Brief
Set down, please, exactly the lines below that run from the line with "Point out right lung middle lobe." to the line with "See the attached", both lines included.

[Data entries]
════════════════
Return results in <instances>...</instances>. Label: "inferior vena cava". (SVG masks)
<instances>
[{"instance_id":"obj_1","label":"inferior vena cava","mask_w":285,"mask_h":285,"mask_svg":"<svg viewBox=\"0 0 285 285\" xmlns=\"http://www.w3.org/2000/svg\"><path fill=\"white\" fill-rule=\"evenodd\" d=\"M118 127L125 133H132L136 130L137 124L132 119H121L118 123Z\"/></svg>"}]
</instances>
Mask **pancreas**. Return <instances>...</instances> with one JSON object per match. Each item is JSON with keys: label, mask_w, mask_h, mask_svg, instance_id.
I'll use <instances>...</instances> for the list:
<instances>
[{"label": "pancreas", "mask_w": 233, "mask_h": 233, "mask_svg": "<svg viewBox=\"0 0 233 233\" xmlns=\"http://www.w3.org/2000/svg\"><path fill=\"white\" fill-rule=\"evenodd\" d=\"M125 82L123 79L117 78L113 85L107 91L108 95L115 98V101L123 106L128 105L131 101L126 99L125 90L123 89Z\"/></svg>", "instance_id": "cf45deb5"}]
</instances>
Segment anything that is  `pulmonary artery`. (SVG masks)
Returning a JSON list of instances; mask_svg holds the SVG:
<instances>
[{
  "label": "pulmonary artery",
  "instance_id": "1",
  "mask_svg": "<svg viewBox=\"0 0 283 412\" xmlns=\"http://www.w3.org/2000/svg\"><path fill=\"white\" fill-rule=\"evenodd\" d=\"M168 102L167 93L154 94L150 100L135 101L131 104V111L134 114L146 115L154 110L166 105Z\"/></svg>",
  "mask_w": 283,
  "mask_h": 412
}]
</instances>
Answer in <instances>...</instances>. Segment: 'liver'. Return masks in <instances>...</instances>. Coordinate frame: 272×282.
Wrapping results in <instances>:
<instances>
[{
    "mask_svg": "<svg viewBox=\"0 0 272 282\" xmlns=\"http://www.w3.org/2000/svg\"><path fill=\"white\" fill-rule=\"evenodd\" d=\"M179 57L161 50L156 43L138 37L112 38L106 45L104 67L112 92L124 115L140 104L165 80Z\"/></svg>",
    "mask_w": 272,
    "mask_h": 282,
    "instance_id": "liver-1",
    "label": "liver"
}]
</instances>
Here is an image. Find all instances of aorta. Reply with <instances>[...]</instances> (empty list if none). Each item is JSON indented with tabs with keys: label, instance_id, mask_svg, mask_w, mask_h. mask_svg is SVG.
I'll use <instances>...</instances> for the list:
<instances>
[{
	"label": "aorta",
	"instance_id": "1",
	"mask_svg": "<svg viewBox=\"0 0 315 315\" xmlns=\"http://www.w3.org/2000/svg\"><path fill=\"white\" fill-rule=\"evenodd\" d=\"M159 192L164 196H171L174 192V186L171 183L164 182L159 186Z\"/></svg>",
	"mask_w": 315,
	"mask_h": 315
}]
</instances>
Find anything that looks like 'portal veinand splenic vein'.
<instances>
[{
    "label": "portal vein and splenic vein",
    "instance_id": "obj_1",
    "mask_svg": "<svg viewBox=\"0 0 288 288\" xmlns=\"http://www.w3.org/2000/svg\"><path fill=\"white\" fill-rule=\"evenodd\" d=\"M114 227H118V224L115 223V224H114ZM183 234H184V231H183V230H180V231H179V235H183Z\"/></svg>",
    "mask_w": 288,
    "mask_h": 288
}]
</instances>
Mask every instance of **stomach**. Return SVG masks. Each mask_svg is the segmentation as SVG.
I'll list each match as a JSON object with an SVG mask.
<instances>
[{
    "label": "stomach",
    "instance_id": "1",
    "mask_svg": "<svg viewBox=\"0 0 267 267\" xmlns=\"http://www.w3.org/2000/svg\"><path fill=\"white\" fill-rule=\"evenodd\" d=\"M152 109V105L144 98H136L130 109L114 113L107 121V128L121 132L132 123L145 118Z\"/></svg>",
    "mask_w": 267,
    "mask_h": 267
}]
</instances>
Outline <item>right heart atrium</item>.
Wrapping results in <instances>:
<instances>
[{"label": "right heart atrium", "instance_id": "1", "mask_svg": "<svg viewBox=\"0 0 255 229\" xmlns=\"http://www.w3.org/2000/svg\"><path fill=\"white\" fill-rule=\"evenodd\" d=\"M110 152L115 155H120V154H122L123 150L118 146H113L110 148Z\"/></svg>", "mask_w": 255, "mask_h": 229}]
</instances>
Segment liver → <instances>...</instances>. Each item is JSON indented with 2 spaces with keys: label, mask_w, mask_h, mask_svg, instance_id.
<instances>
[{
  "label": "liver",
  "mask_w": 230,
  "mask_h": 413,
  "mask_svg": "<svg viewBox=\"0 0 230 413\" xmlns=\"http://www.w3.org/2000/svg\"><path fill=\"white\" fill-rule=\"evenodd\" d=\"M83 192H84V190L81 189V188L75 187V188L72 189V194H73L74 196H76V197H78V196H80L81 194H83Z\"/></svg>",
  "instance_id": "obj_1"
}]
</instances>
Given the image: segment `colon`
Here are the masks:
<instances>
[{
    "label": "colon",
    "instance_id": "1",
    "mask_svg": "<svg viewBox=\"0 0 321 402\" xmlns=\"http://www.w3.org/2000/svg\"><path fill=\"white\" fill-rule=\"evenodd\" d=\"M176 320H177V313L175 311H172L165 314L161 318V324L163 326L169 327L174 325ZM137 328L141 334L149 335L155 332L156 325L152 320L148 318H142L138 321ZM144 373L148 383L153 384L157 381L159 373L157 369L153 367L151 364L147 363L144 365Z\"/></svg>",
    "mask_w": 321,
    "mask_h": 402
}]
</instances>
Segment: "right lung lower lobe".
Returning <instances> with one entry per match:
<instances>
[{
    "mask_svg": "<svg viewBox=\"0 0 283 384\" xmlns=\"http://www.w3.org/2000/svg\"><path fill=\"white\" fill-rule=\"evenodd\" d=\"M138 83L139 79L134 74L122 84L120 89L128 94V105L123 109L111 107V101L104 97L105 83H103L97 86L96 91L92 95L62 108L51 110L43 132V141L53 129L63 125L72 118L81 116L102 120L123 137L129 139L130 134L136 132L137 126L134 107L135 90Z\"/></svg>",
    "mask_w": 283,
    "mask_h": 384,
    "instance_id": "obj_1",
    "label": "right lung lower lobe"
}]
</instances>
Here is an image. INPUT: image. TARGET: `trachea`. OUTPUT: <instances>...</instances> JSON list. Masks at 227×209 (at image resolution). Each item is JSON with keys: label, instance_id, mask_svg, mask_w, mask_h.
════════════════
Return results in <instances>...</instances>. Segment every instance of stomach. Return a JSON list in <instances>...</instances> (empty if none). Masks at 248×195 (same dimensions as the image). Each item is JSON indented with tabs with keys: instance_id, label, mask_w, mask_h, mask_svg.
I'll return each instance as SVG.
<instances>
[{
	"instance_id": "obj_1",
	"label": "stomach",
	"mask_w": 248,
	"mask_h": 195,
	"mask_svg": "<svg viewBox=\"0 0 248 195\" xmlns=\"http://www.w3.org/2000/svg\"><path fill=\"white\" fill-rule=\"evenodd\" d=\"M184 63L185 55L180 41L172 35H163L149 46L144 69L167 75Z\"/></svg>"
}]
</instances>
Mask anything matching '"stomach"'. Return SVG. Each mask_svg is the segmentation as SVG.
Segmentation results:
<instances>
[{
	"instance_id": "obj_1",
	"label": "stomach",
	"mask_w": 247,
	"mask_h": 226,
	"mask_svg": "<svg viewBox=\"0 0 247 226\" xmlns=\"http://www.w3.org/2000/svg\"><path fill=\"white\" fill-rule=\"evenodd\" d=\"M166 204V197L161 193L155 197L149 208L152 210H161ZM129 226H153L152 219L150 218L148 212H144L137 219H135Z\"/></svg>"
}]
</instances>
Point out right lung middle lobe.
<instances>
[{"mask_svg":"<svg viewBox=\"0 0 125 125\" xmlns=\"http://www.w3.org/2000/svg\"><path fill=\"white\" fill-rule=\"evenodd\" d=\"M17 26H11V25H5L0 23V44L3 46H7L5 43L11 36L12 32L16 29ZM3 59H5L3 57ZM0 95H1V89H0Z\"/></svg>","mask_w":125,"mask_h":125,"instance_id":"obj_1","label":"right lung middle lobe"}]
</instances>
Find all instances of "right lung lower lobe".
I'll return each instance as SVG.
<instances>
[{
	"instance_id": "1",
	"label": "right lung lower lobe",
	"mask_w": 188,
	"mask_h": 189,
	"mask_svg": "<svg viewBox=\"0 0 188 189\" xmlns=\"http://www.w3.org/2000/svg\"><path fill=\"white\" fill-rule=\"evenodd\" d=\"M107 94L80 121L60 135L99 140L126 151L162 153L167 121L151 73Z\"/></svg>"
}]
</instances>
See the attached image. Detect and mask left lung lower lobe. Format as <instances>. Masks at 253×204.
════════════════
Answer area
Point out right lung middle lobe.
<instances>
[{"mask_svg":"<svg viewBox=\"0 0 125 125\" xmlns=\"http://www.w3.org/2000/svg\"><path fill=\"white\" fill-rule=\"evenodd\" d=\"M17 26H11V25H5L0 23V44L3 46H7L5 43L11 36L12 32L16 29ZM3 59H5L3 57ZM0 95H1V89H0Z\"/></svg>","mask_w":125,"mask_h":125,"instance_id":"obj_1","label":"right lung middle lobe"}]
</instances>
Find all instances of "right lung lower lobe".
I'll return each instance as SVG.
<instances>
[{
	"instance_id": "1",
	"label": "right lung lower lobe",
	"mask_w": 188,
	"mask_h": 189,
	"mask_svg": "<svg viewBox=\"0 0 188 189\" xmlns=\"http://www.w3.org/2000/svg\"><path fill=\"white\" fill-rule=\"evenodd\" d=\"M107 94L80 121L60 135L99 140L126 151L162 153L167 121L151 73Z\"/></svg>"
}]
</instances>
See the attached image. Detect and mask left lung lower lobe. Format as <instances>. Masks at 253×204.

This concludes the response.